Una nenia soap rassicurante come abbiamo già visto in L’abbinamento perfetto, Natale in California, La parata dei cuori, La bisbetica domata, Tattiche d’amore, Resort to Love (forse il migliore di quelli appena nominati), che non si sforza affatto di fare qualcosa in più del semplice compitino confezionato ad arte per essere anagraficamente trasversale nel target e convenzionale nella messa in scena, facendo incontrare viaggio di lavoro e amore per un locale nella maniera più semplicistica e lineare possibile.
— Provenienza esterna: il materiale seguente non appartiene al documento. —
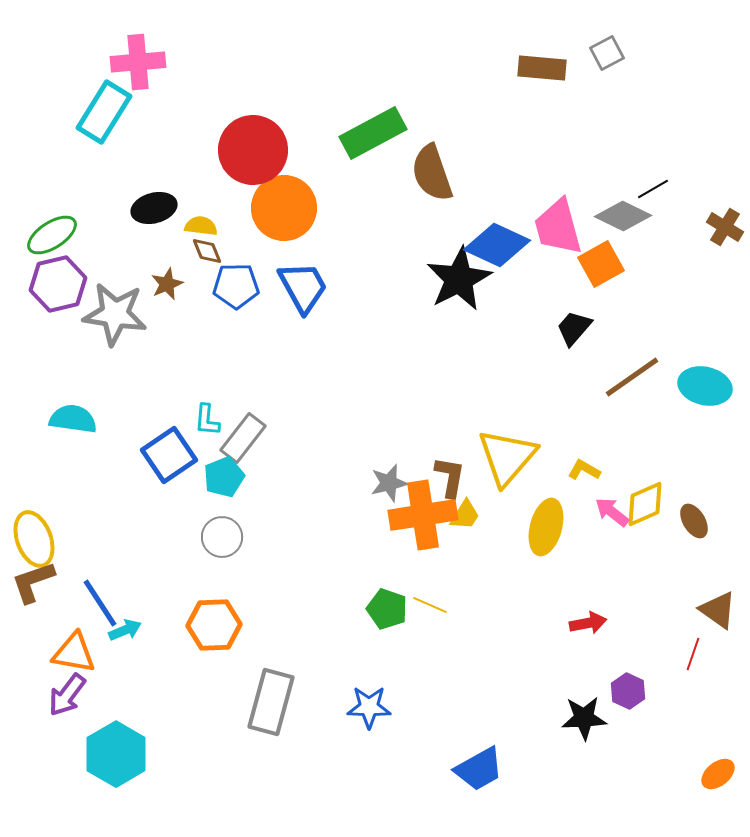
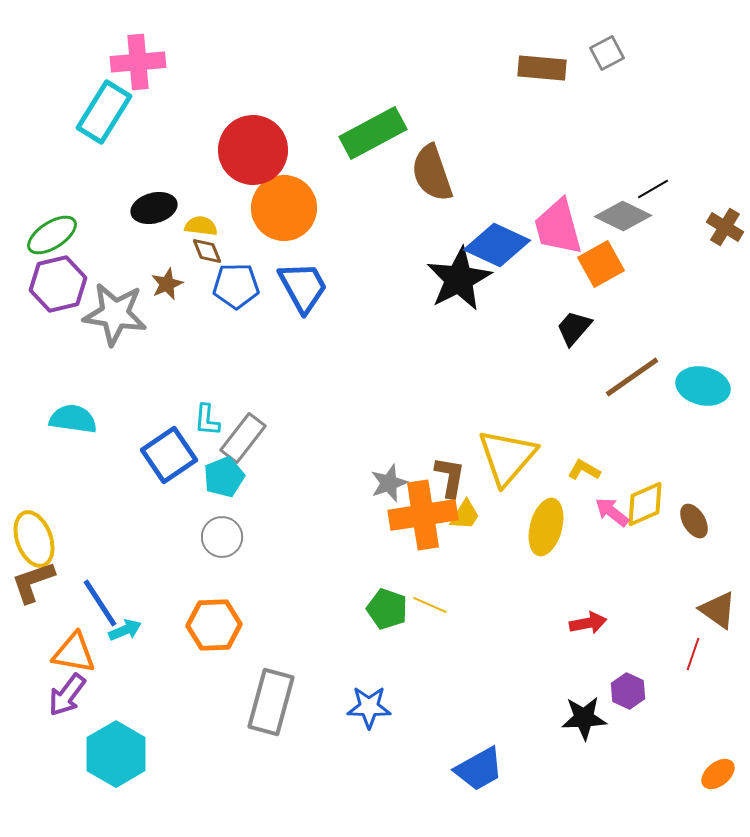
cyan ellipse at (705, 386): moved 2 px left
gray star at (389, 483): rotated 6 degrees counterclockwise
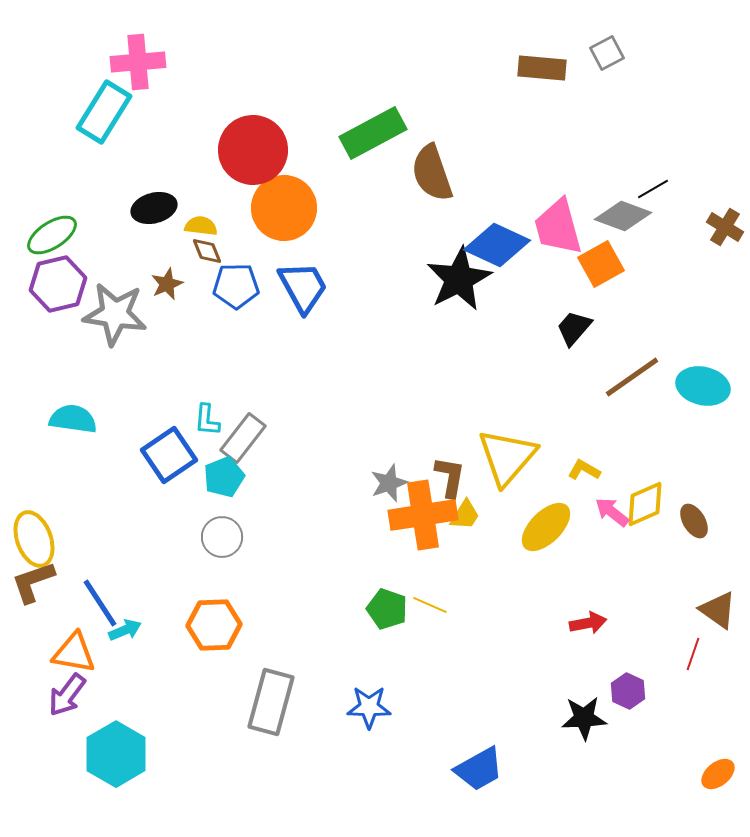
gray diamond at (623, 216): rotated 6 degrees counterclockwise
yellow ellipse at (546, 527): rotated 30 degrees clockwise
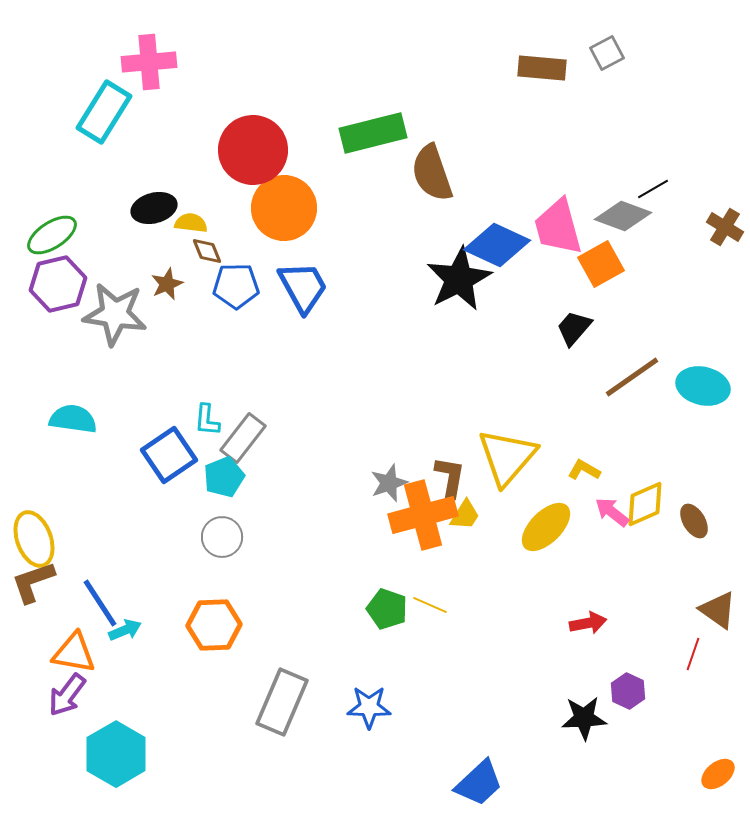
pink cross at (138, 62): moved 11 px right
green rectangle at (373, 133): rotated 14 degrees clockwise
yellow semicircle at (201, 226): moved 10 px left, 3 px up
orange cross at (423, 515): rotated 6 degrees counterclockwise
gray rectangle at (271, 702): moved 11 px right; rotated 8 degrees clockwise
blue trapezoid at (479, 769): moved 14 px down; rotated 14 degrees counterclockwise
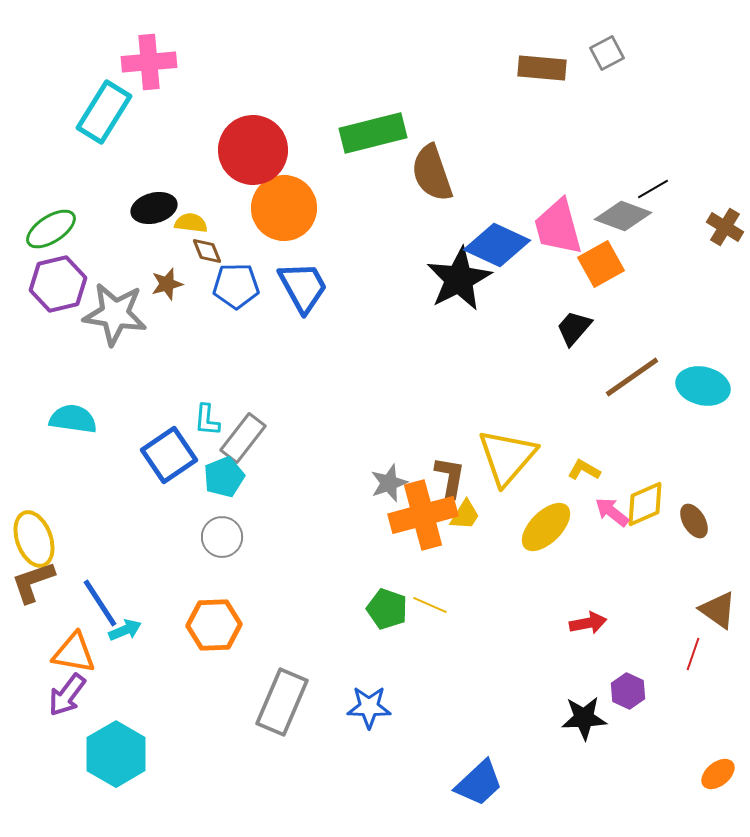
green ellipse at (52, 235): moved 1 px left, 6 px up
brown star at (167, 284): rotated 8 degrees clockwise
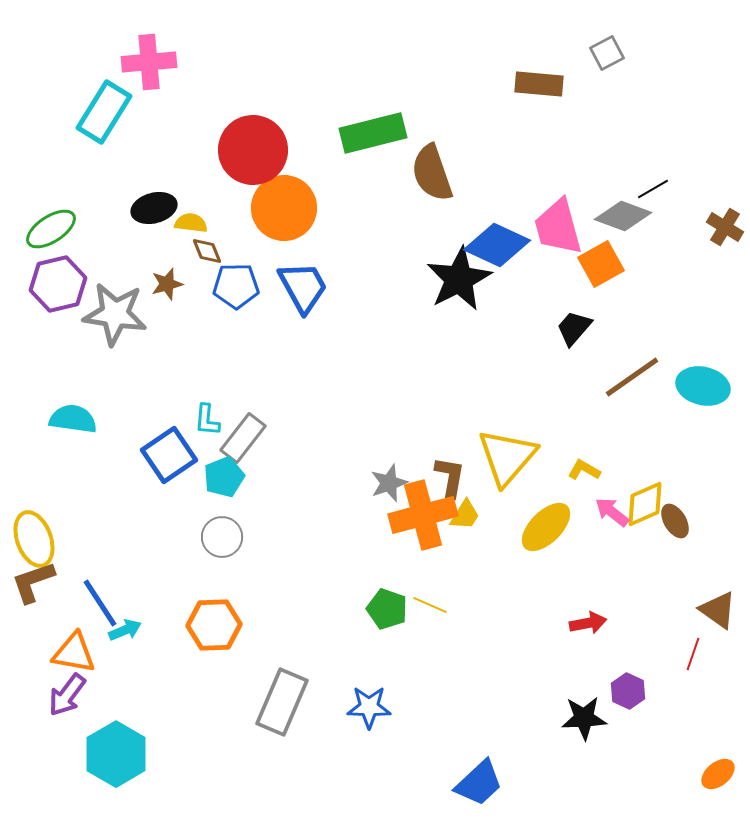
brown rectangle at (542, 68): moved 3 px left, 16 px down
brown ellipse at (694, 521): moved 19 px left
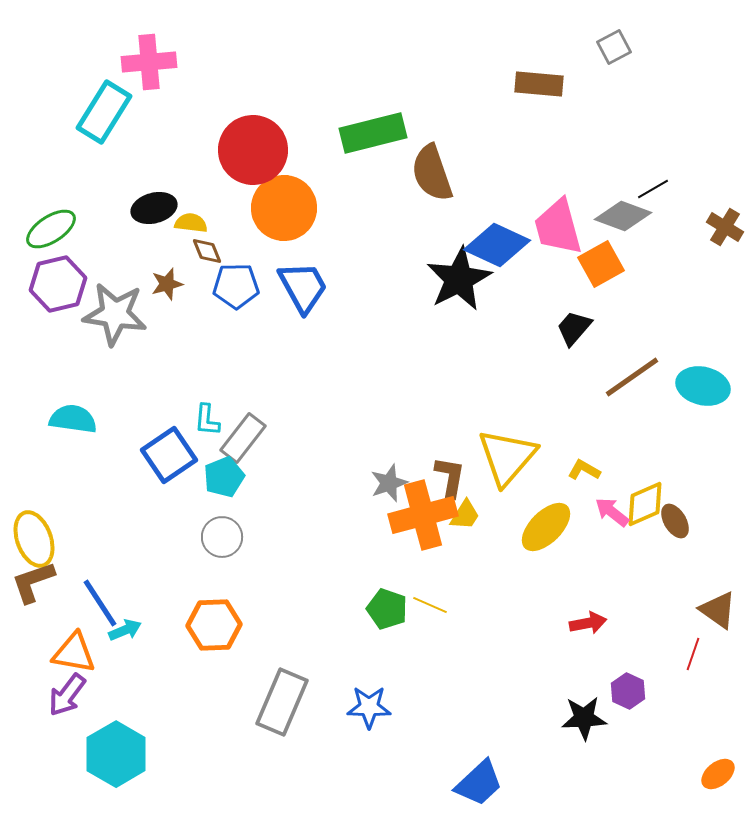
gray square at (607, 53): moved 7 px right, 6 px up
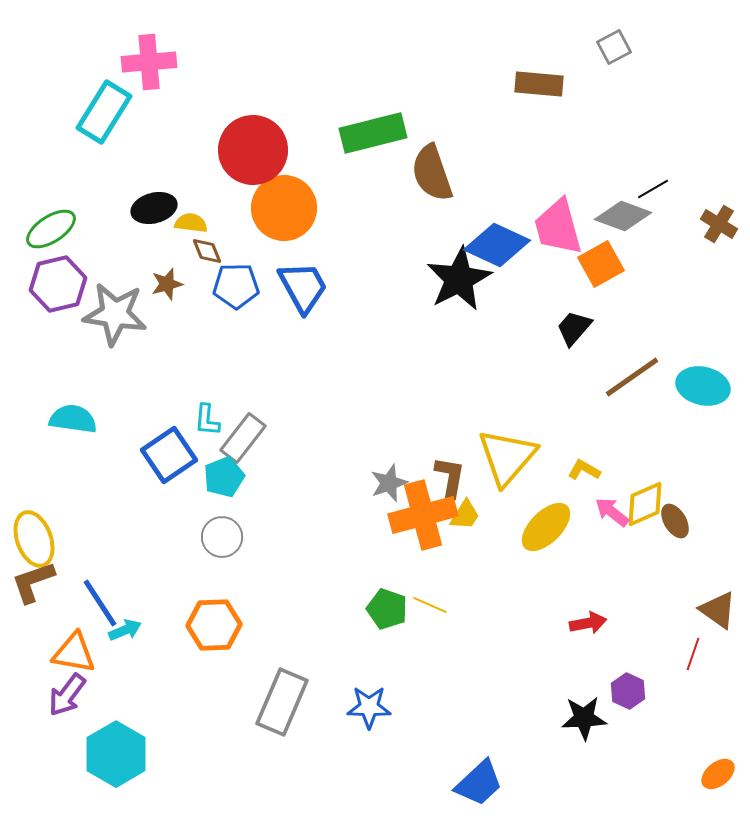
brown cross at (725, 227): moved 6 px left, 3 px up
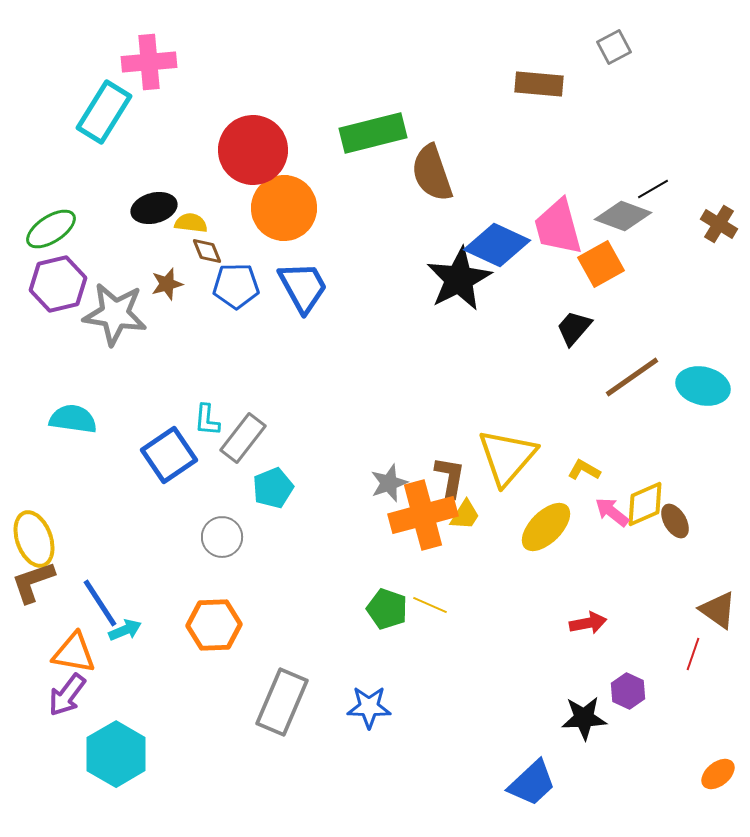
cyan pentagon at (224, 477): moved 49 px right, 11 px down
blue trapezoid at (479, 783): moved 53 px right
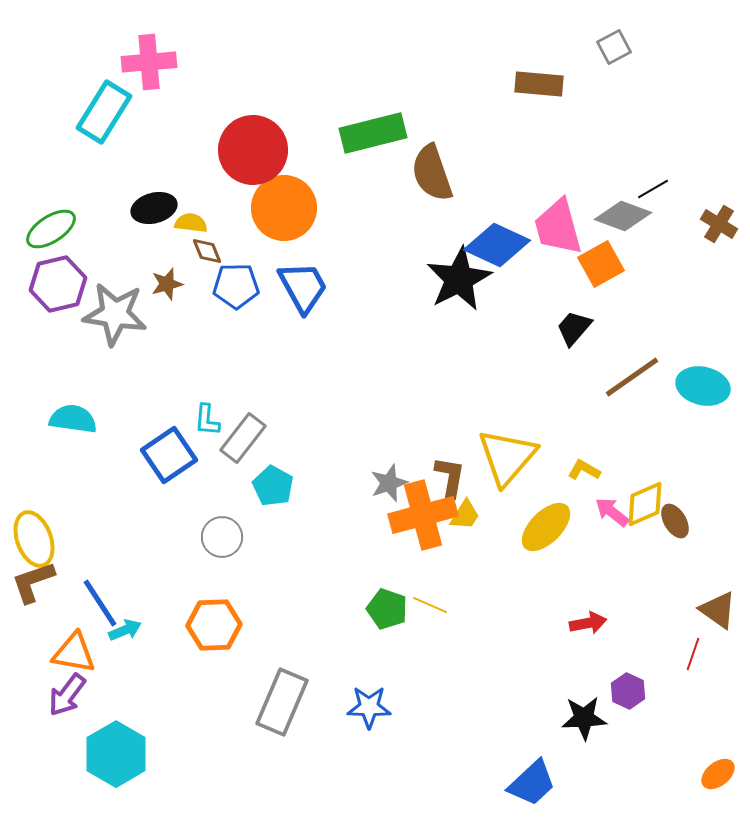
cyan pentagon at (273, 488): moved 2 px up; rotated 21 degrees counterclockwise
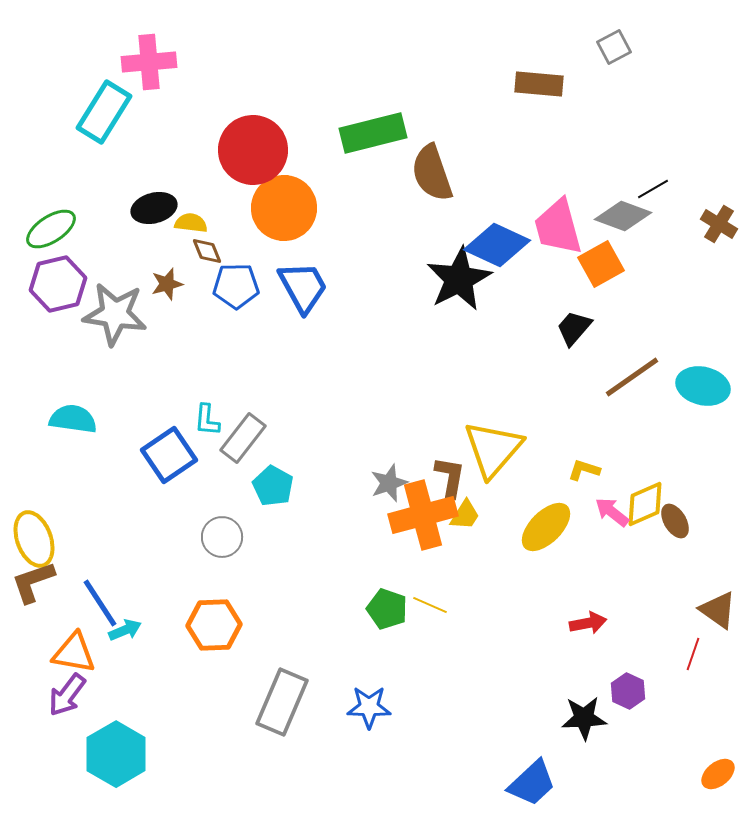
yellow triangle at (507, 457): moved 14 px left, 8 px up
yellow L-shape at (584, 470): rotated 12 degrees counterclockwise
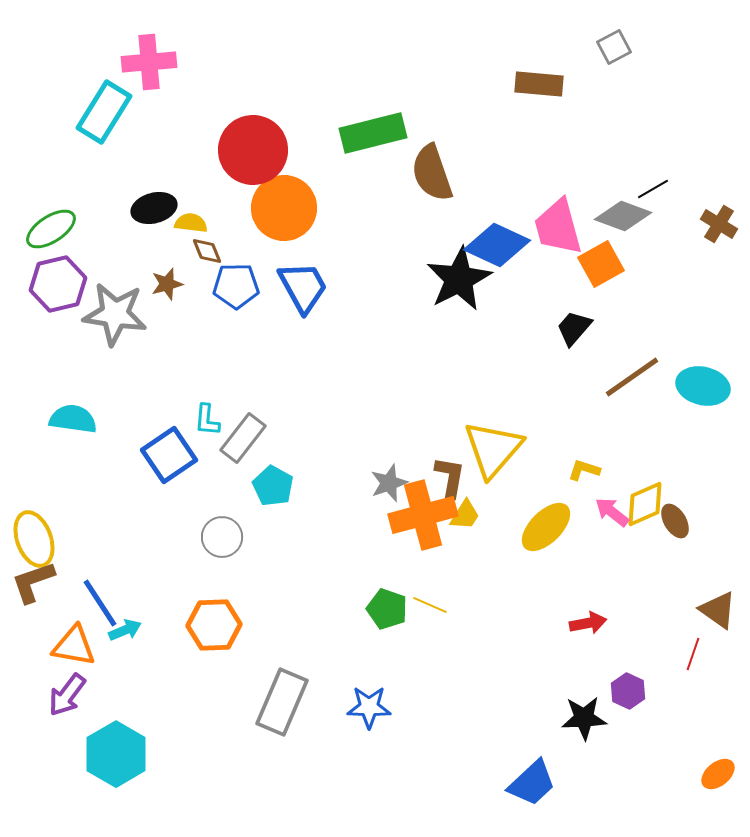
orange triangle at (74, 653): moved 7 px up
Se la prerogativa era quella di assembrare i cliché del genere per non urtare la sensibilità di nessuno (tra il gruppo di turisti di cui fa parte Amanda c’è anche una coppia lesbica con figlia, una di ultrasettantenni in luna di miele e un ragazzo sempre col cellulare in mano ma per fini moralmente lodevoli), facendo passare un’ora e mezza di bei paesaggi, la riscoperta da parte degli americani della gentilezza dei vietnamiti, due baci castissimi e la consapevolezza che domani mattina aver visto il film sarà un’esperienza che la nostra mente avrà già archiviato, allora Guida turistica per innamorarsi ha portato a termine il suo obiettivo. Semmai, l’insoddisfazione è nostra: abbonati rimasti a casa, soli e senza il budget necessario per fare le valige e cambiare il nostro destino in Vietnam come ha fatto Amanda.